Es handelt sich ausdrücklich um keine Horrorgeschichten, und auch passt der Begriff Phantastik nicht unbedingt. Einige könnte man der Richtung Phantastischer Realismus zuordnen, aber dafür sind sie zumeist zu handlungsarm. Im Grunde handelt es sich um verzauberte Vignetten, in denen ein Ich-Erzähler (man könnte meinen, es ist immer derselbe) in eine Situation gerät, die ihn aus dem Alltäglichen herausdriftet. Der Autor selbst spricht von „Grauer Literatur“.

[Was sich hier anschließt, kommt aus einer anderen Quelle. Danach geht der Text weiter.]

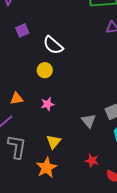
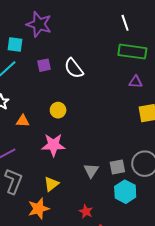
white semicircle: (53, 45) -> (74, 68), moved
orange triangle: (17, 98) -> (23, 121), moved
pink star: (47, 104) -> (53, 145), size x1.6

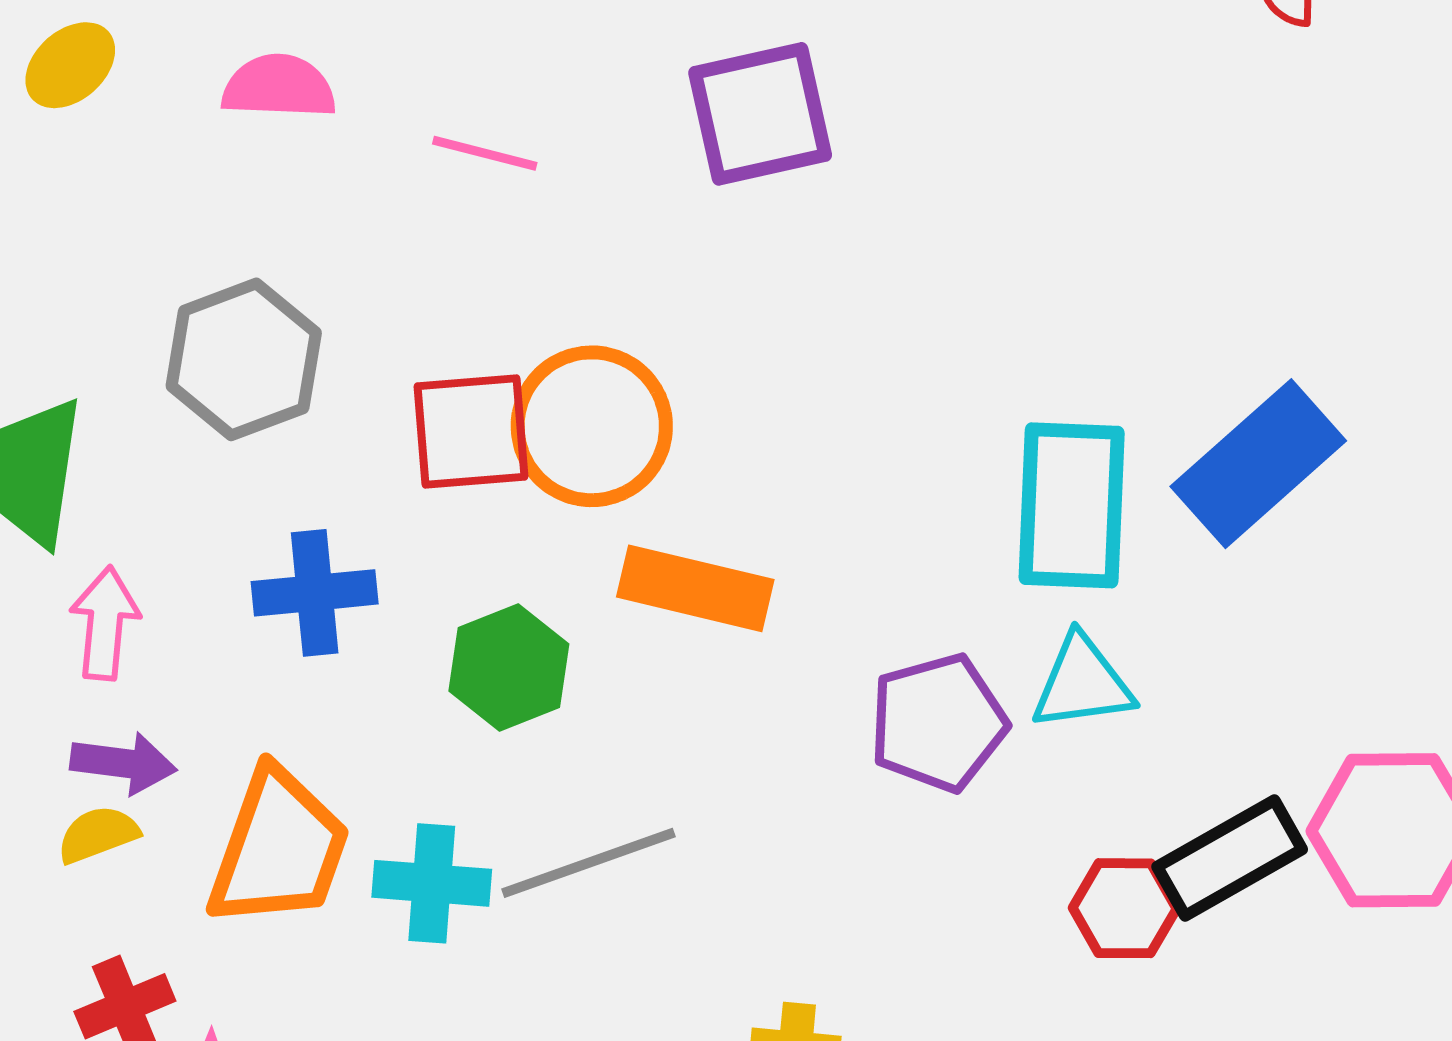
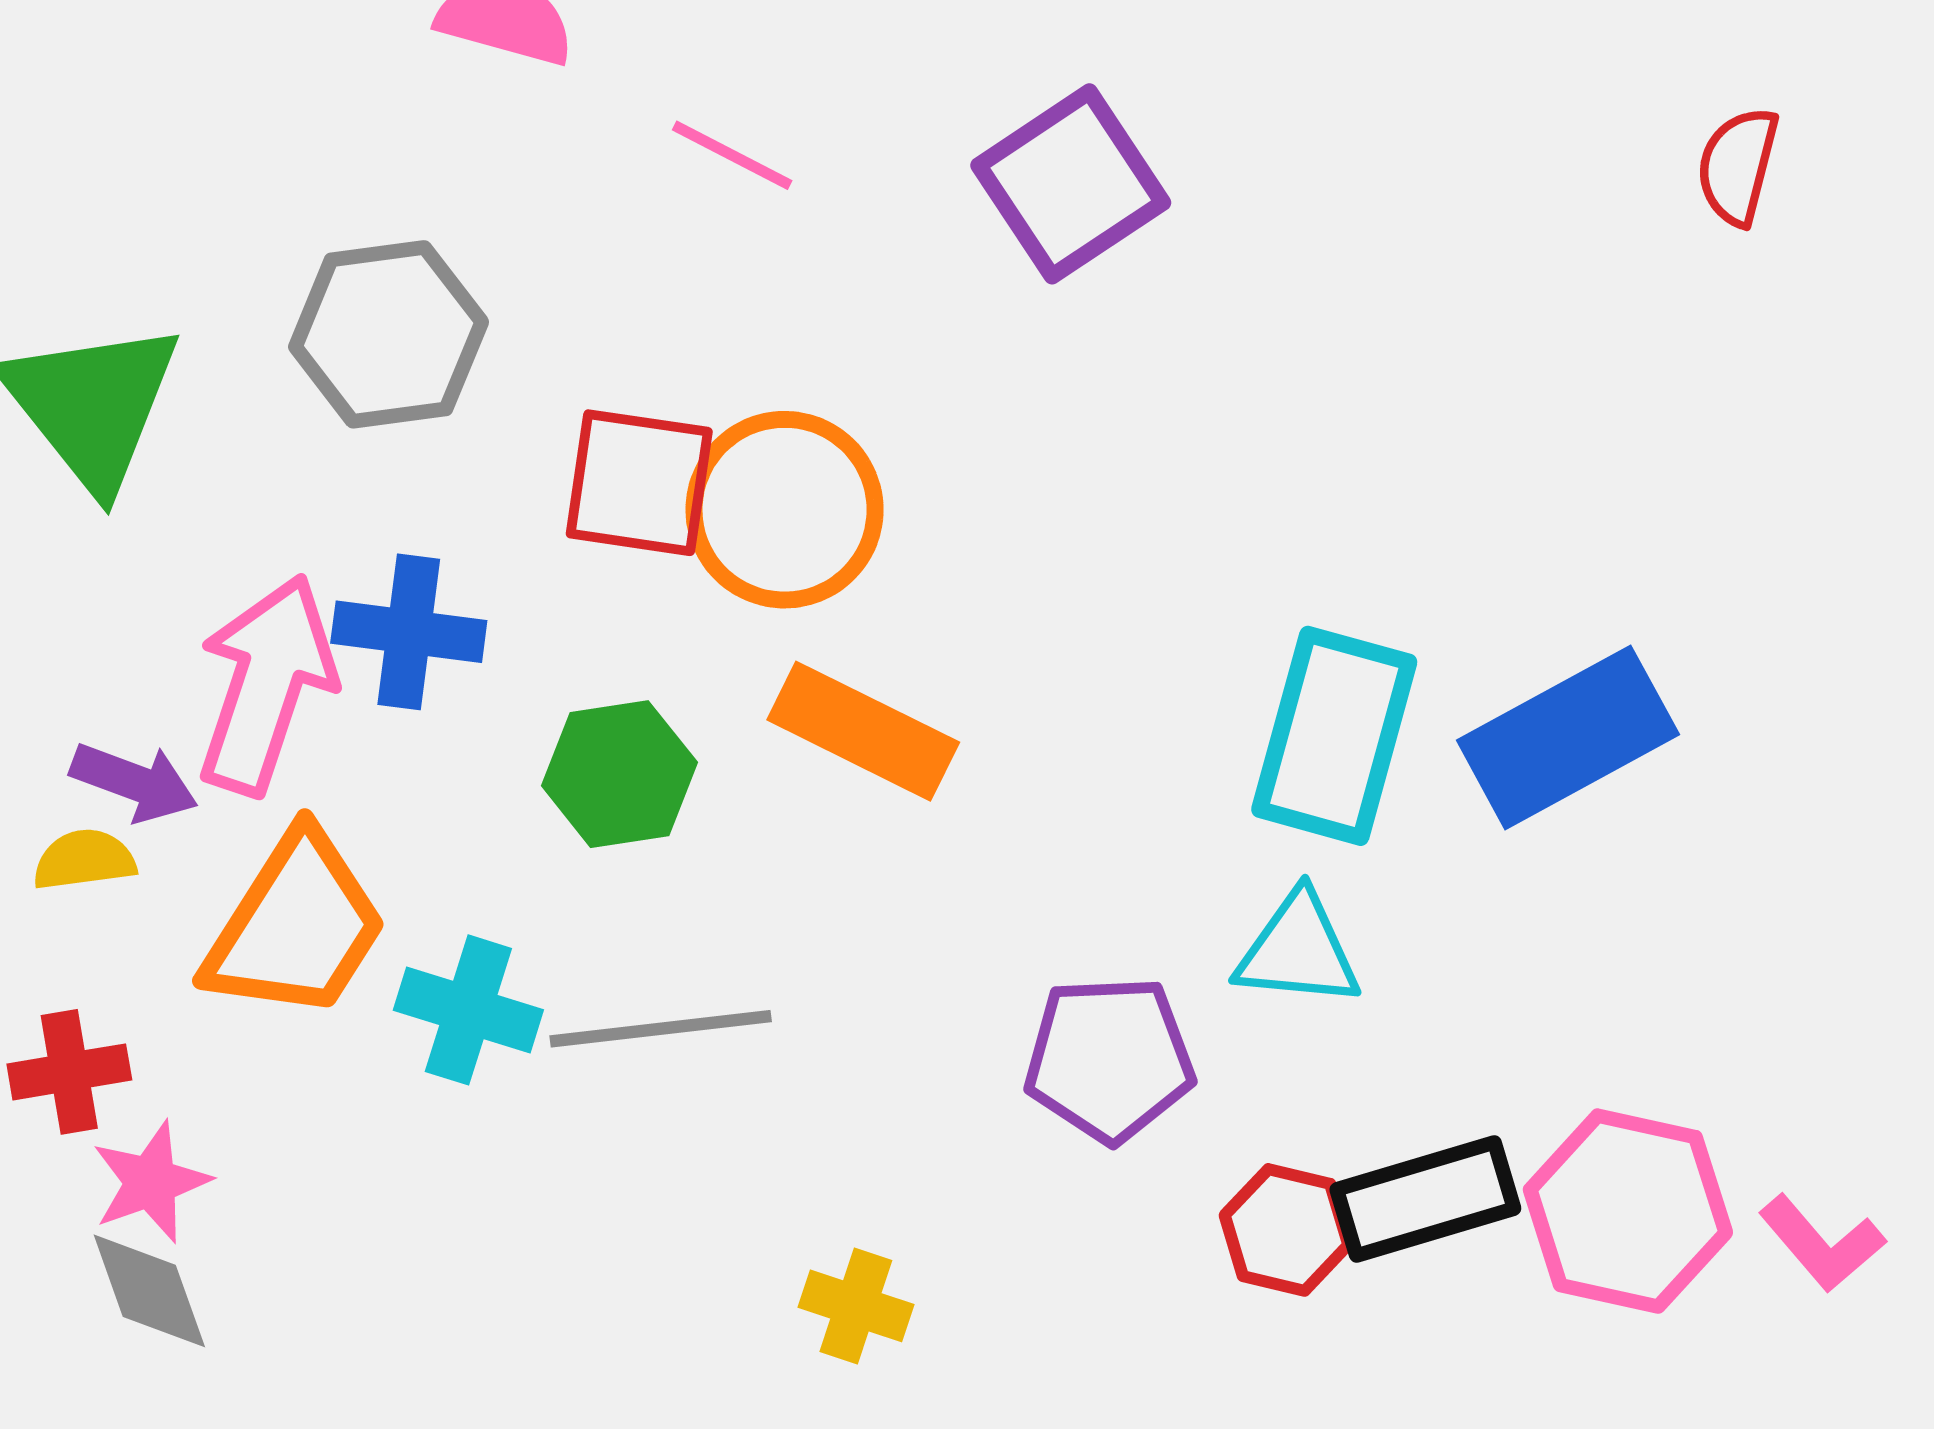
purple square: (760, 114) -> (1071, 184), turned -34
pink arrow: (105, 623) -> (266, 685), moved, size x1.6
purple pentagon: (938, 723) -> (1109, 1059), moved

So verpasst beispielsweise in Entlarvt ein junger Mann eine Frau, die mit dem Zug dort ankommen wollte. In seine Einsamkeit versunken und über die verpasste Chance dieser Begegnung nachgrübelnd, gerät er in einen Laden voller Masken. Sind es die Masken, die ihn mit seinen Selbstvorwürfen konfrontieren oder reflektiert der Mann selbst darüber? Wir wissen es nicht … Diese wie auch viele anderer der Miniaturen sind eher Grotesken und erinnern mich an manche Schriftsteller der Décadence, wie sie zum Beispiel in der Zeitschrift Der Orchideengartengehäuft veröffentlicht wurden. Auch Bachs Sprache ist zumeist dieser Periode verhaftet und wirkte bereits zum Zeitpunkt der Entstehung der Geschichten altertümelnd.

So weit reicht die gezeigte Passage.